Module cross_act: compute user-specified function of TT-tensors

Package teneva, module cross_act: compute function of TT-tensors.

This module contains the function “cross_act” which approximates the output of the given function in the TT-format with input parameters also specified in the TT-format. Modification of the cross approximation method in the TT-format (TT-cross) is used.




teneva.cross_act.cross_act(f, X_list, Y0, e=1e-06, nswp=10, r=9999, dr=5, dr2=0, seed=None, log=False)[source]

Compute the output in the TT-format for the function of TT-tensors.

This is a draft (however, in most cases, the function already works successfully.
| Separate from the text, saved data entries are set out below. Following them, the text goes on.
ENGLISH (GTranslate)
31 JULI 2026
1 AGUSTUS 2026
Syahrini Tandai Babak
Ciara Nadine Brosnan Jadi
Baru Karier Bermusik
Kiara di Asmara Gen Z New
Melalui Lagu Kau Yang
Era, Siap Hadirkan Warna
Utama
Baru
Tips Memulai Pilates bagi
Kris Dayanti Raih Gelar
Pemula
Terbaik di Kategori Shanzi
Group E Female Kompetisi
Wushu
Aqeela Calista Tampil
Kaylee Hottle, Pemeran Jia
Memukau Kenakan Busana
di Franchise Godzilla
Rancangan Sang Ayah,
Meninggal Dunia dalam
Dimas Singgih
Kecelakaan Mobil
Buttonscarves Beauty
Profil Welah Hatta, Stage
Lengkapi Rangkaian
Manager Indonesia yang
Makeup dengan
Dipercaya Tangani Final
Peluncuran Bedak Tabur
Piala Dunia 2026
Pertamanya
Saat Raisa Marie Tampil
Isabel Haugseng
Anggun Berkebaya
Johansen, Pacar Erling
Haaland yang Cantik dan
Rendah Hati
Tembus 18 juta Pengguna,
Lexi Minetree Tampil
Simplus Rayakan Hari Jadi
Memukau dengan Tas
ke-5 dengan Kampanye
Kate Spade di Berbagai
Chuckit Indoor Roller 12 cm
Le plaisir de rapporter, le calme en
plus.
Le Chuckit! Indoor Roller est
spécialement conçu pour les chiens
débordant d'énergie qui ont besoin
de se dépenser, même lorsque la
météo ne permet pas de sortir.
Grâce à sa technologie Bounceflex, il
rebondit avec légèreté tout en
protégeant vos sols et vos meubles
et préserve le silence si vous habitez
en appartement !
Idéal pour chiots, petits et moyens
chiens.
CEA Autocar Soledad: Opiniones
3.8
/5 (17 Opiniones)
There is a problem in the rank-1 case)!

This function computes the TT-approximation for the output of the given function in the TT-format with input parameters also specified in the TT-format. Modification of the cross approximation method in the TT-format (TT-cross) is used.

Parameters:
  • f (function) – function f(X) which computes the output elements for the given set of input points X, where X is a 2D np.ndarray of the shape [samples, D], where D is a number of function inputs. The function should return 1D np.ndarray of the length equals to samples (i.e., it should be the values of the target function for all provided samples).

  • X_list (list of lists) – several (D) TT-tensors, which are the input for the target function (f). Each TT-tensor should be represented as a list of its TT-cores. The dimension (d) and mode sizes for all tensors must match.

  • Y0 (list) – TT-tensor, which is the initial approximation for algorithm. It may be, for example, random TT-tensor, which can be built by the “rand” function from teneva: Y0 = teneva.rand(n, r), where n is a size of tensor modes (e.g., n = [5, 6, 7, 8, 9] for the 5-dimensional tensor) and r is related TT-rank (e.g., r = 1). Note that the shape of this tensor should be same as for input tensors from X_list.

  • e (float) – accuracy for SVD truncation and convergence criterion for algorithm (> 0). If between iterations the relative rate of solution change is less than this value, then the operation of the algorithm will be interrupted.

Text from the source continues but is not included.